The cultural merits ascribed to such agreements have almost reached mythical proportions. No public debate in Europe on the cultural value of books is complete without a discussion of the FBP.

Theoretical framework

Several industrial organization frameworks can be applied to assess the consequences of the FBP.

The most commonly cited result is (Telser 1960). This paper states that when two retailer can engage on tangible presale services, that is can undertake an unobservable costly effort that increases the demand for both of them (advertisement, sessions with authors, thematic weeks), each one has an incentive to free-ride on the other retailer's effort by setting its price slightly below his competitor (which cannot correspondingly cut his price, since he supports the cost of a higher level of effort). This leads to a suboptimal (too low, from the publisher's point of view) level of aggregate effort. By cancelling the possibility of price competition, a FBP makes impossible this kind of opportunistic behaviour and induces both retailers to compete in services.

According to (Canoy, van Ours & van der Ploeg 2006), the main idea of FBP (keeping best seller prices high in order to subsidize the sale of less popular books) is unconvincing for several reasons:

  • the market subsidizes new books per se, in order to get a best seller
  • there is no guarantee that the subsidy will occur anyway. In fact, the authors suggest that both publishers and booksellers have an incentive not to carry it out
  • if less popular books are less price elastic than popular books, monopoly profits in them are higher
  • even if the subsidy works, there is no accounting for what or how it's done
  • even if the subsidy works, it's not clear that it's worth the price distortion
  • Empirical assessment

    (Ringstad 2004) and (Fishwick 2005) provide empirical assessments of FBP comparing countries with and without a FBP (Nordic countries for the former, France and the UK for the latter). According to these authors, the two main effects of a repeal of a FBP is a displacement of small independent bookstores by larger chain outlets and a decrease in the price of bestsellers, compensated by an increase of the price of all other books.

    (Ringstad 2004) notices that the level of book prices and the number of published titles evolves in a similar manner in all Nordic countries (Norway, Sweden, Finland) although only Norway has a FBP and Finland belongs to a different linguistic group. In Denmark (FBP since 2000), however, book prices have increased one-third quicker than general inflation since 1985 and the number of books sold has fallen by two-thirds, a sharp contrast with Sweden and Norway, which belong to the same linguistic group. His conclusion, supported by elements from (Fjeldstad 2001), is that the effects of a FBP are less than both proponents and critics make them, and that other institutional agreements (e.g. only pure bookshops can carry textbooks in Norway) better explain the evolution of the book markets in those countries.

    According to (Fishwick 2005), the ending of the FBPA in the UK (1995) did not lead to a sharp decrease of the number of bookshops, rather to a displacement of small, independent bookshops by big-chain outlets.

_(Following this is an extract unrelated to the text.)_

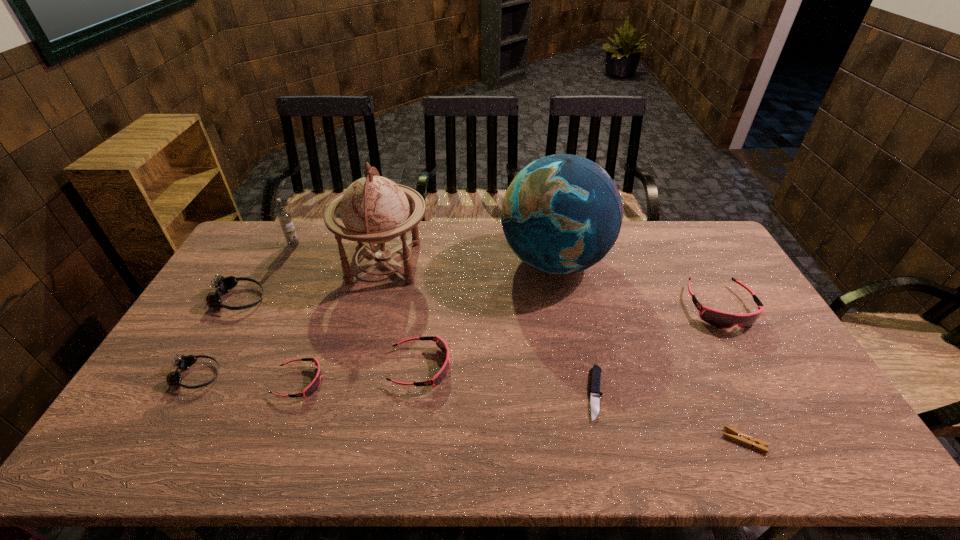 Locate an element on the screen. Image resolution: width=960 pixels, height=540 pixels. empty space between the vodka and the nearer bronze goggles is located at coordinates (245, 310).

In order to click on free space between the nearer bronze goggles and the farther bronze goggles in this screenshot , I will do `click(218, 338)`.

Find the location of a particular element. This screenshot has height=540, width=960. the fourth closest object relative to the right globe is located at coordinates (x=595, y=392).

He notices however that the former stayed in place where a quality-sensitive demand existed, and that competition between bookshops spurred a reduction of operational costs thanks to better logistics and collection management (an argument also found in (Ringstad 2004)). In a counterfactual manner, (Rouet 2007) shows that in France, the FBP helped to maintain a dense network of independent bookshops, reined in the deployment of chain bookstores and spurred supermarkets to boost their offer of books. Fishwick also shows that while the number of published titles increases as fast as in France, there is no sign of an overall increase of book prices. He shows however that this stability hides a strong distributive effect. Comparison with France show that the FBP leads to an increase of the price of bestsellers relative to non-FBP markets and a decrease of low-selling or long-selling books. He argues that the assessment of this effect is difficult, since the relation between the (un)popularity of a book and its cultural value is unclear, whereas consumers of low-selling books are, on average, wealthier than consumers of bestsellers (making a FBP a subsidy of wealthier people by poorer people).